Once they paced the wall here in the grey cold,
vigilant for barbarians from brooding hills.
Wearied by the bare line of Campsie Fells
in the rain-laden westerlies,
they diced away the hours in the barracks street
listening for trumpet’s alarm and Caledonian cry.
Longing for blue waters, olive groves, they sang
nostalgic songs of sun and of Italian girls
and brown-eyed children seen long ago.
Perhaps some Christian man in the Sixth Legion
knelt here where we now meet to pray,
and longed among the dicing and the wine
for the warm fellowship of the church in Rome;
looked at the smoke of Celtic villages
and wondered if the Lord would touch the lives
of these barbarians, so uncouth and so brave.
Prayed perhaps for someone like great Paul
to walk the trackless ways with the good news.
How could he guess at near 2000 years of answered prayer:
that godly Ninian would bring the gentling truth,
Columba’s men travel from West to East and North to South?
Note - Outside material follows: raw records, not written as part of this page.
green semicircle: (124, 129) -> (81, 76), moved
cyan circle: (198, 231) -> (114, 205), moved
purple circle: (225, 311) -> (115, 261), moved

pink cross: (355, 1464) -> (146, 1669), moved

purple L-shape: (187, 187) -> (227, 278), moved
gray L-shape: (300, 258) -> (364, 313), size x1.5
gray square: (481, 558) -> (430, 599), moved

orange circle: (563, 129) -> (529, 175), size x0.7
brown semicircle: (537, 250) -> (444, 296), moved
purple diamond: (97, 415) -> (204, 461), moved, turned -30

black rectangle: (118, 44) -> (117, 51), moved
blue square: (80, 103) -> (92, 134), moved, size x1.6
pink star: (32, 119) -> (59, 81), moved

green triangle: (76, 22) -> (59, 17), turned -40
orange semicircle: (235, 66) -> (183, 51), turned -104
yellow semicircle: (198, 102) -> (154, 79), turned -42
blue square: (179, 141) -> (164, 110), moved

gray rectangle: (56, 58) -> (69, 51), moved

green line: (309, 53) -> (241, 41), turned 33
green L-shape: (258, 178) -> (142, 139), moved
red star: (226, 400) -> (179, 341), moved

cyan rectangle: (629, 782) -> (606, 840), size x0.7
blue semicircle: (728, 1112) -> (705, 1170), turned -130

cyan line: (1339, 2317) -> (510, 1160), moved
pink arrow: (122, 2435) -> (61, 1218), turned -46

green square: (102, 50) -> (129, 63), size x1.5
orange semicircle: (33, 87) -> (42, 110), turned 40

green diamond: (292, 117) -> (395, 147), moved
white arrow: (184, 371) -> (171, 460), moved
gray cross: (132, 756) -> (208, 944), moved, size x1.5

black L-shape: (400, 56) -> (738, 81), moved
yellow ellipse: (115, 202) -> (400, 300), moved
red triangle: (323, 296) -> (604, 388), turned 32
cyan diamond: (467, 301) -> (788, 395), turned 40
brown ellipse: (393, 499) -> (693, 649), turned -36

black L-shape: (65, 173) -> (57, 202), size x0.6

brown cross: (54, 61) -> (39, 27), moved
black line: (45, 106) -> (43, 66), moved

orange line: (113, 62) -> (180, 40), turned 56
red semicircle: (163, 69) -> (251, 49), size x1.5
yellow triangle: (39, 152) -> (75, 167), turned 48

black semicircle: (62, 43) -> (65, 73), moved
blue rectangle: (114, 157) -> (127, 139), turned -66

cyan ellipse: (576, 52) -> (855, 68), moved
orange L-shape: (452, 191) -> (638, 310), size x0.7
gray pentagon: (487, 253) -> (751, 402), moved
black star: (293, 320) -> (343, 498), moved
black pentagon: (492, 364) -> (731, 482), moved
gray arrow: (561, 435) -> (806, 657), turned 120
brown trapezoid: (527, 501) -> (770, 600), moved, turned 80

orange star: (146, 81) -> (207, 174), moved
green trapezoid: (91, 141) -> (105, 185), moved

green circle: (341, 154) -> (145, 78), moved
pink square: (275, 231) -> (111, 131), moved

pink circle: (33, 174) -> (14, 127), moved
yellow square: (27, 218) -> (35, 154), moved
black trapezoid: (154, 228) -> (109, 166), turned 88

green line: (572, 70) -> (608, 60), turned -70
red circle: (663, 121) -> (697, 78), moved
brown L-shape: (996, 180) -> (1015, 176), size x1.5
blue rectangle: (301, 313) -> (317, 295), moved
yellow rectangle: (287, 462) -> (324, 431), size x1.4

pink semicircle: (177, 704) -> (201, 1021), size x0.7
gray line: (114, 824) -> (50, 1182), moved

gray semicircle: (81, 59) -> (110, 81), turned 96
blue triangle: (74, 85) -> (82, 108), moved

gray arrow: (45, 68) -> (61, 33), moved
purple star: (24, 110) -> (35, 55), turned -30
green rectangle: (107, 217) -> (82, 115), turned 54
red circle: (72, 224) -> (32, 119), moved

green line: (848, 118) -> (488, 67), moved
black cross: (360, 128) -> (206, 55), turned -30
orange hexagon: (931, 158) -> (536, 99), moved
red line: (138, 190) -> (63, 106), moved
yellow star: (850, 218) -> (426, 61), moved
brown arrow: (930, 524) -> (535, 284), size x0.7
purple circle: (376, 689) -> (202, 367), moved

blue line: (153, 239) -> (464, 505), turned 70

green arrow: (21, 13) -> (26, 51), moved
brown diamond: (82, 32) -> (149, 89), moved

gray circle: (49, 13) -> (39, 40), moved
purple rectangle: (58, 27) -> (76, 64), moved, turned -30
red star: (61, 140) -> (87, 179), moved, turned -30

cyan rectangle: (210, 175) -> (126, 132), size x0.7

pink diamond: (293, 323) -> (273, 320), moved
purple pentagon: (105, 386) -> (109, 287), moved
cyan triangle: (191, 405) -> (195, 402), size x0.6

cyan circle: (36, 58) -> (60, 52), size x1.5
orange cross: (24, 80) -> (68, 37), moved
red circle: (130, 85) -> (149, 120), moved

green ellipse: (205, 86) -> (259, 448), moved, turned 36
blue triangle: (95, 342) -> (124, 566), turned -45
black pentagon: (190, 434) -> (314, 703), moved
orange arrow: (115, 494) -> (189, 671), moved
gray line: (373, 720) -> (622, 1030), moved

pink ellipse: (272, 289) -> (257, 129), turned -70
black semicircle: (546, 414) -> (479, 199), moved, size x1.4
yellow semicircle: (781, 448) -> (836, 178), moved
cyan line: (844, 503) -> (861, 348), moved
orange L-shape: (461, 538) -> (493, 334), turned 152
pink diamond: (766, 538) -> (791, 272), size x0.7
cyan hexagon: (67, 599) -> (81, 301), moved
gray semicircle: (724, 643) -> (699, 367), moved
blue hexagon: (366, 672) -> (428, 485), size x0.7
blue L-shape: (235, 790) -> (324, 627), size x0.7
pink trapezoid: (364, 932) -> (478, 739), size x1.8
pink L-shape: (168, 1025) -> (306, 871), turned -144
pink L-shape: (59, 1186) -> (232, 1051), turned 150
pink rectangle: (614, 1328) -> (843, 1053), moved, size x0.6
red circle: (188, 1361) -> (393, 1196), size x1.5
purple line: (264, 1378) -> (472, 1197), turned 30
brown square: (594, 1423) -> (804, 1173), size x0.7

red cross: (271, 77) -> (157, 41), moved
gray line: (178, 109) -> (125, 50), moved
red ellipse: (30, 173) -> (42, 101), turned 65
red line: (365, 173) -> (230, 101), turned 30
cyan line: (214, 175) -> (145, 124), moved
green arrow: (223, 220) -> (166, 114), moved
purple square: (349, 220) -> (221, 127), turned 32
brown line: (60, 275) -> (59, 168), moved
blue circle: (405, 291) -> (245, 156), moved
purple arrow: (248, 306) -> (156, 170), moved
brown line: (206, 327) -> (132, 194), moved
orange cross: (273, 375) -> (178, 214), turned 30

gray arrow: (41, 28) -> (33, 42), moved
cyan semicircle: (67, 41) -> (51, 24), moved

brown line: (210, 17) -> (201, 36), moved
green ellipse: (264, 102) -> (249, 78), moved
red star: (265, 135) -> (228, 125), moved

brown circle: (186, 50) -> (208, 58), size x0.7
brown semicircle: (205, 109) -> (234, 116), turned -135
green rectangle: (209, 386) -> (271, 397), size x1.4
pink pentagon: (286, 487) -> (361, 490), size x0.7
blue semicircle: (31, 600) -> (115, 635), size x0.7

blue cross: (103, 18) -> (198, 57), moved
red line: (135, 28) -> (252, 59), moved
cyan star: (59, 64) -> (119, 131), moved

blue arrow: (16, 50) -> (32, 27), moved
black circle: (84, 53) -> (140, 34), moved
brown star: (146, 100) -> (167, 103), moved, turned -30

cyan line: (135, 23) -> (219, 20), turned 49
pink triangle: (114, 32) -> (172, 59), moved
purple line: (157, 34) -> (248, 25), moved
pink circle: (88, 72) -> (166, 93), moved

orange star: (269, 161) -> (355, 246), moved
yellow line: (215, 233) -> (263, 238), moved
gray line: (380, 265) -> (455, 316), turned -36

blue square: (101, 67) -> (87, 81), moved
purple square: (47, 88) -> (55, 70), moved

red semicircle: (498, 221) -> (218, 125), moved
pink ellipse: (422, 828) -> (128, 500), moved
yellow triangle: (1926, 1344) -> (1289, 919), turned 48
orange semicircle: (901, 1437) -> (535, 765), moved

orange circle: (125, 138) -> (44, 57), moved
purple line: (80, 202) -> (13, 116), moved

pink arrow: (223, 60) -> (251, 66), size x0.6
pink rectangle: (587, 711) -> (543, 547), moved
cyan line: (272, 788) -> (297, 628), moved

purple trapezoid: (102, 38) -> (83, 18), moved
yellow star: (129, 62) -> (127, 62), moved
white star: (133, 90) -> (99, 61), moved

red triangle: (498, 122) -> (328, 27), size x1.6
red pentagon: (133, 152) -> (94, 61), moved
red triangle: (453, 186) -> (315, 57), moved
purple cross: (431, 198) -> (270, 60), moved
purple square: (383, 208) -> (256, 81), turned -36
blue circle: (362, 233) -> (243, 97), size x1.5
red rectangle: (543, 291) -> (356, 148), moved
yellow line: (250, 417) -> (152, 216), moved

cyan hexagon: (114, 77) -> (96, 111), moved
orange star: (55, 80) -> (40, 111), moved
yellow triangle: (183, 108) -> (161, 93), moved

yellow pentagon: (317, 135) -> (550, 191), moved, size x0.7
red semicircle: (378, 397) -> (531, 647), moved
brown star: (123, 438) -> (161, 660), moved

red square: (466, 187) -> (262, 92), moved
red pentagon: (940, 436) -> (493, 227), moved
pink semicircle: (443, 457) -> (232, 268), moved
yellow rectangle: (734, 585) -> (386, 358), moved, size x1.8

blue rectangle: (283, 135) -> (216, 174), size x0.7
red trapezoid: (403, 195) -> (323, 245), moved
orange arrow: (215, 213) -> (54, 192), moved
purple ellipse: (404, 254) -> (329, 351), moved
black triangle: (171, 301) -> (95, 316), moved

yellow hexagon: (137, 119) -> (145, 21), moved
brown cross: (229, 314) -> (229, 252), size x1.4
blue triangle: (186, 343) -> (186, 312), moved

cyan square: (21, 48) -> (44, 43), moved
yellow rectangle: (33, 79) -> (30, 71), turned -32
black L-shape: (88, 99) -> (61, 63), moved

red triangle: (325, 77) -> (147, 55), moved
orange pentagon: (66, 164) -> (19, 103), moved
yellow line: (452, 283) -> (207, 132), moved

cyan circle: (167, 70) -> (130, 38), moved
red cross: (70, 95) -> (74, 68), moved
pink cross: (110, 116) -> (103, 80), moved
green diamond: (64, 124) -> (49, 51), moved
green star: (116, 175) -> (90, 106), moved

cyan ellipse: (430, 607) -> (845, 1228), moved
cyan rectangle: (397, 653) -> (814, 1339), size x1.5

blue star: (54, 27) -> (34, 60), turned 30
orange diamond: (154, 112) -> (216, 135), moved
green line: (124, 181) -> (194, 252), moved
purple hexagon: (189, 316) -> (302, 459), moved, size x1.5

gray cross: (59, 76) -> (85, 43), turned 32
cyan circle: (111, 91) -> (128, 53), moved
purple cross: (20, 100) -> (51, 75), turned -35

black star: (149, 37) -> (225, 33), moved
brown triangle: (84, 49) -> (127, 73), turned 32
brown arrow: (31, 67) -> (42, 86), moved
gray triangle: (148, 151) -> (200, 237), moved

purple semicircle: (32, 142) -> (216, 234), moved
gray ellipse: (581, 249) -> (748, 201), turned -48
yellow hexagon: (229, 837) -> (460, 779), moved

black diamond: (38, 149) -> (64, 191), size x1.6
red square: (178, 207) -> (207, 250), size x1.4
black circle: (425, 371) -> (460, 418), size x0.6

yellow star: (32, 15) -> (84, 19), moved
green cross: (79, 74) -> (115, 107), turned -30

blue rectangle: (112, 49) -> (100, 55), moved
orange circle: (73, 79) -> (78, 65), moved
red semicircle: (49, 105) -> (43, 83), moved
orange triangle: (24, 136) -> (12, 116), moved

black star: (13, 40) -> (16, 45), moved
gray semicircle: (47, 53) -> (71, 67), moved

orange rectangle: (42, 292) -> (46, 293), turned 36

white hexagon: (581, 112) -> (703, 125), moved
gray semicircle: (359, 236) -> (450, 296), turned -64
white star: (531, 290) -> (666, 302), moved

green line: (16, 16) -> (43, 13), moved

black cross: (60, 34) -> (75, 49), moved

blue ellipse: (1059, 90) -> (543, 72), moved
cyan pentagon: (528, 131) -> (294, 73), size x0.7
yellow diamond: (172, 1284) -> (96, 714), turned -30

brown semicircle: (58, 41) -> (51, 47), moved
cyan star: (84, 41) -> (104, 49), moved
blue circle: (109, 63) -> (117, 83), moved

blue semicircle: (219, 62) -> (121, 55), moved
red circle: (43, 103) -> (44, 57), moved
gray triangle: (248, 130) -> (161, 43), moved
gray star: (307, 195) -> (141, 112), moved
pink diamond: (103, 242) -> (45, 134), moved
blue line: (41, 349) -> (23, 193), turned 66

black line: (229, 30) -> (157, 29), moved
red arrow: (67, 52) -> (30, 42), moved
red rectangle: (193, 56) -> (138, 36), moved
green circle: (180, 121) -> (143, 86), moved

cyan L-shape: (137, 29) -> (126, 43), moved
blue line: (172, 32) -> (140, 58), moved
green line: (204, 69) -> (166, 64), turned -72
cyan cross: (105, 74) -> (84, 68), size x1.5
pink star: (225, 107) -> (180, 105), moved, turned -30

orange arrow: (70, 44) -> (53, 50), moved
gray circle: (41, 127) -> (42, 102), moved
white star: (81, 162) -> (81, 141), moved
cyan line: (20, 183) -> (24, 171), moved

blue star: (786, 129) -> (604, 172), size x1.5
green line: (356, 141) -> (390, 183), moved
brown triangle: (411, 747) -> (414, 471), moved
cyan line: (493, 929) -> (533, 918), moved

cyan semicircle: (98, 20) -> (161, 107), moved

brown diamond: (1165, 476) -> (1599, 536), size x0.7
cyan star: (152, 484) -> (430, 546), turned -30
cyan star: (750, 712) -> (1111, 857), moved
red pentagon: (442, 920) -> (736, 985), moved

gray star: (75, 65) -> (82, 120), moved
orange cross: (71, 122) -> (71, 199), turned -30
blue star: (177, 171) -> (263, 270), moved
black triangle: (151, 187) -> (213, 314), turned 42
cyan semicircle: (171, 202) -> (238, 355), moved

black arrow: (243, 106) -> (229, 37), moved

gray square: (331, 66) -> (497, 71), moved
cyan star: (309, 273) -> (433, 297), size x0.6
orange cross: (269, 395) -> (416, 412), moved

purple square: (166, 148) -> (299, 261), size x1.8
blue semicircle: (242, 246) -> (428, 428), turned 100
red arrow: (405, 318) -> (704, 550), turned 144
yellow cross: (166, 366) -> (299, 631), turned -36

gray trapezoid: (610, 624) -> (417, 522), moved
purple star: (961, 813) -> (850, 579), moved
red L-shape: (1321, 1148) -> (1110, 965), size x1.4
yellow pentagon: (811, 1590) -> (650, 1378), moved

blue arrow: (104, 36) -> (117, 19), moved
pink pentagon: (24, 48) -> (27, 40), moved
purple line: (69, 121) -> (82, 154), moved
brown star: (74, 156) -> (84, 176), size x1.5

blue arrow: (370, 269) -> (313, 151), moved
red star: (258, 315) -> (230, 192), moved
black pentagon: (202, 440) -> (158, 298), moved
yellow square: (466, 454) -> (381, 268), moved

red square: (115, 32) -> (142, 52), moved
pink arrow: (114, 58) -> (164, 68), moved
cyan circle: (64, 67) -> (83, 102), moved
How could he dream that so long after, here
where he slept his home-sick nights in the tented street
some others worshipping his Lord should read
the words Paul wrote his forebears
and long for Christ to touch their neighbours’ lives?
—Muriel McNair, 1973 (time of one of the excavations)
The religious life of the people of ancient Rome featured a variety of beliefs and practices. Many gods and goddesses such as Mars, Neptune, Apollo or Diana, were worshipped and variety of sacrifices was made to them. A calendar might have told you which rituals and sacrifices to make on each day. These might include wheat or grain garlands, grapes and first fruits or a pig. Only wealthier Romans could afford this.
In houses individuals or families might partake of such practices. Larger group worship might take place in a temple or outdoor area and army units regularly would participate in religious activity centred on the god or emperor their regiment identified with. These were particularly important before going into battle or a long march.
Romans were free to worship many deities in many ways and were known to incorporate the religious practices of those they had conquered. Spoken prayer was seen as having a special significance. Appeals to deities such as Fortune or Health were made in attempts to improve their lives or make them safer.
In chapter 10 of the book of Acts (Acts 10) in the New Testament, written around 80 AD, we read of a Roman centurion, Cornelius. Unlike most of his contemporaries, he worshipped and prayed to, only one God, the Jewish God Yahweh. Acting on a vision of an angel, Cornelius arranged a meeting with the apostle Peter. From Peter he learned about Jesus and on hearing about His life, death and resurrection, became a believer in Jesus as the Son of God and was baptised into the Christian faith.
Cornelius lived more than two centuries before Emperor Constantine made Christianity the official religion of the Roman Empire and four centuries before Augustine began the first organized mission to Britain. In the 1st Century AD, there wasn’t an organised attempt to convert the British. It began when Roman artisans and traders arriving in Britain spread the story of Jesus along with stories of their Pagan deities. Could individual Christians in the Roman Army have shared some of their faith with the local people living in and around Bearsden in the second century AD? Maybe even the descendants of Cornelius were among them…
|This image is of a ram from Caesarea, an ancient city in Israel. It dates from the first century AD, and represents Jesus and his disciples.|
Polycarp (AD 155) was the Bishop of Smyrna (now in modern-day Turkey) he refused to burn incense to a statue of Caesar and as a result became a martyr. In our woodland sound sculpture you will notice a reference to Maximus doing something similar. Calling Jesus Lord and Saviour rather than Caesar was seen as direct assault on the authority of Rome and not tolerated.